WHAT THE EXERCISE ASKS:
Every line of the material that includes the word "queso" is to be shown.

DATASET ENTRIES:

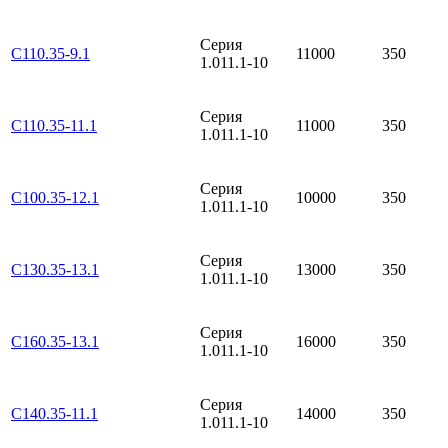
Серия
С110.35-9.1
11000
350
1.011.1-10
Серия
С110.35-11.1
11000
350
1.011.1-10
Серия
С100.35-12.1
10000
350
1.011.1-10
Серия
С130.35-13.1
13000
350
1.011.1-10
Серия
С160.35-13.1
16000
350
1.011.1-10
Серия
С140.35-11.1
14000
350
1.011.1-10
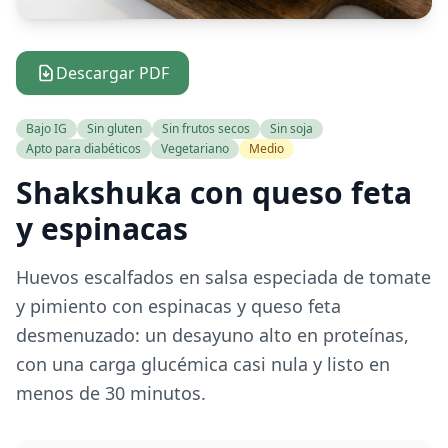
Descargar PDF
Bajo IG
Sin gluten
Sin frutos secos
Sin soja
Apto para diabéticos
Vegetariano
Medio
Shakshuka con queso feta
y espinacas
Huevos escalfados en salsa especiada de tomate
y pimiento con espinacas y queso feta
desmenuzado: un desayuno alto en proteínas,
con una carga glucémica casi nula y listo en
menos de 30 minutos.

...

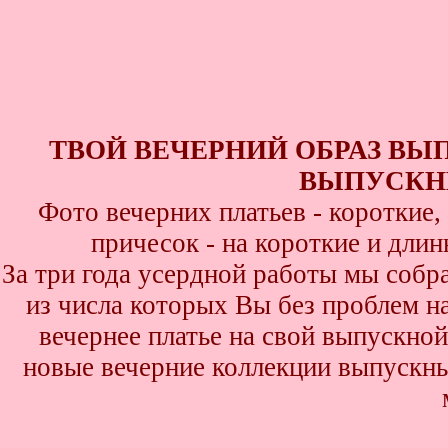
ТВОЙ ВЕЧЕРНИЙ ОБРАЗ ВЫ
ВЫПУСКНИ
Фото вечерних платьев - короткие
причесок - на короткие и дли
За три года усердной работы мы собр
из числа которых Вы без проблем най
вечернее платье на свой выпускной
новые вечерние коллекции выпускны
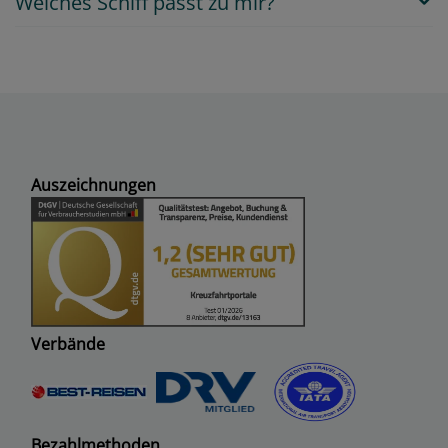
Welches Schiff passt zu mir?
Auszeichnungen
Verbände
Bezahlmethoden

REPLY TO THE EXERCISE:
Shakshuka con queso feta
y pimiento con espinacas y queso feta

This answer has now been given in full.